One of the best days for Donald Trump in campaign 2016 was Halloween, when The New York Times misled the country with the headline "Investigating Donald Trump, FBI Sees No Clear Link to Russia."  Besides being highly misleading, it now appears- almost 30 months later- to have been flat-out inaccurate.

And one of (perhaps the) the best days of the Trump Administration transpired when The New York Times on September 21, 2008 reported

The deputy attorney general, Rod J. Rosenstein, suggested last year that he secretly record President Trump in the White House to expose the chaos consuming the administration, and he discussed recruiting cabinet members to invoke the 25th Amendment to remove Mr. Trump from office for being unfit.

Rosenstein, as well as a Justice Department official present in the room denied that the remark was meant to be taken seriously, but almost no one bought that story and the damage was done. President Trump recognizes leverage when he sees it.

On October 17, 2018 the President met with Rosenstein on Air Force One, after which Trump- who has without evidence complained that President Obama wiretapped him-  declared he had "a good relationship" with the DAG, with whom he "had a very good talk." 

And a very good talk it probably was for Mr. Trump. Prescient Elie Honig and Mimi Rocah, both former US Attorneys at the SDNY, wrote a couple of weeks later

But the mere fact that Trump has summoned Rosenstein for the meeting creates an appearance—at a minimum—that Trump continues to try to exert influence over Mueller. That Rosenstein is attending the meeting similarly leaves open questions of what assurances he will have to give the president to remain in place.

Now we learn that Rosenstein was "teary eyed" in the meeting and told the President "I give the investigation credibility. I can land the plane." Pleading for his job, he then (and thereafter), told Trump that he believes the latter is being treated "unfairly,'" as described by The Washington Post.

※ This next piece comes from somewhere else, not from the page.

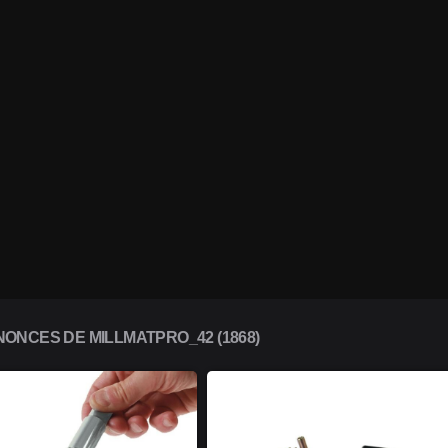
ONCES DE MILLMATPRO_42 (1868)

The Post has reported that in Rosenstein's speech Thursday

“Some of the nonsense that passes for breaking news today would not be worth the paper it was printed on, if anybody bothered to print it,” he said.

He also criticized the Obama administration for not publicizing the “full story” about Russian hacking and social media influence operations.

Evidently concerned he wasn't being sufficiently transparent about his partisan bias, Rosenstein added “The rule of law is our most important principle. As President Trump pointed out, ‘we govern ourselves in accordance with the rule of law rather [than] . . . the whims of an elite few or the dictates of collective will’.”

A slightly more generous Elizabeth de la Vega, in two tweets, poses five questions (though #1 and #4 are similar):



"The big picture on Rod," Benjamin Wittes argues, "is extremely complicated."  Yet just barely, and without answers to questions such as those posed by de la Vega, it will become quite clear that Rod Rosenstein became severely compromised when reports of his threat to record the President emerged.  That report, as well as the one of September 21, 2008, could scarcely have been better for Donald J. Trump.